Before setting off, I held my arms out pretending to be an airplane. I told our kids that our vacation was going to be like an airplane with two wings. We need both wings or else we crash. One wing was joy and fun and excitement. We wanted to have a good time. The other wing was sadness, lament, and grief. We wanted to see the brokenness in these parts of God’s creation.
The kids did great. It was fun to see them switch from joy to lament at a moment’s notice. We had a blast. We learned a ton. Here are four snapshots of what we learned.
On Being a Minority
We arrived into Gallup late Wednesday night, and we were hungry. Cracker Barrel was calling my name. As we walked across the large restaurant I noticed that we were just about the only non-Native people in the restaurant. I asked the kids if they noticed it. They did. We had a great discussion of how they recognized it and how it made them feel a little uncomfortable to be different from everyone else. It was cool to see them imagine what it would be like for other people to always be the minority in their culture.
On Systemic Evil
While we waited for the food, I took little man outside to let him run around. A homeless woman, clearly intoxicated, came up and asked if I had any food. I asked her name and started a conversation with her. We learned a bunch about Angela’s story. We went back inside when the food came, leaving Angela out in the cold. We had a great conversation over the dinner table talking about what led to Angela’s predicament. The kids picked up that it was not just her sin, but systemic and cultural issues that led to it. We wrestled as a family whether we should have brought her in and bought her dinner. Should we give her our leftovers? How did David feel when she drew him near and hugged him?

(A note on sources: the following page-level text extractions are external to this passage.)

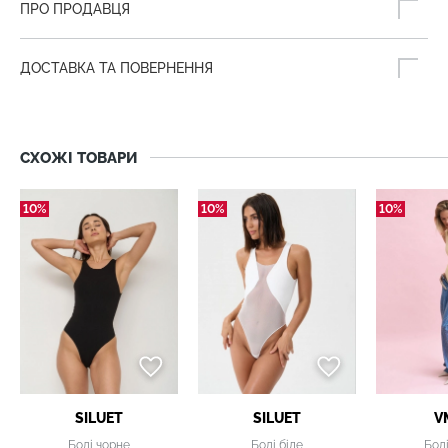
ПРО ПРОДАВЦЯ
ДОСТАВКА ТА ПОВЕРНЕННЯ
СХОЖІ ТОВАРИ
10%
10%
10%
SILUET
SILUET
V
Боді чорне
Боді біле
Бод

The Greek word for hospitality is literally “lover of strangers.” Mark Charles and his family invited us, essentially strangers, into his home for a Thanksgiving feast. They prepared food for us, entertained us, taught us, and shared their lives with us. We were overwhelmed by this grace.
On Narrating the Story
An African Proverb says, “Until the story of the hunt is told by the lion, the tale of the hunt will always glorify the hunter.” It was eye opening for Leslie, me, and the kids to hear the story of the Navajo from the perspective of the Navajo. Let’s just say the story we were told in school isn’t objective history!
One thing I wanted was to give my kids an experience. I want them to grow up appreciating all the beauty of the different shades of God’s creation. I also want them to deeply identify and empathize with the deep wounds and fractures. I want them to see their lives as a meaningful part of God’s story of redemption. I’m praying our Thanksgiving pilgrimage will be one piece in that discipleship process.
As I was driving the swagger wagon home from the Rez, I was reminded of this quote from Donald Miller’s book A Million Miles in a Thousand Years: “And once you live a good story, you get a taste for a kind of meaning in life, and you can’t go back to being normal; you can’t go back to meaningless scenes stitched together by the forgettable thread of wasted time.”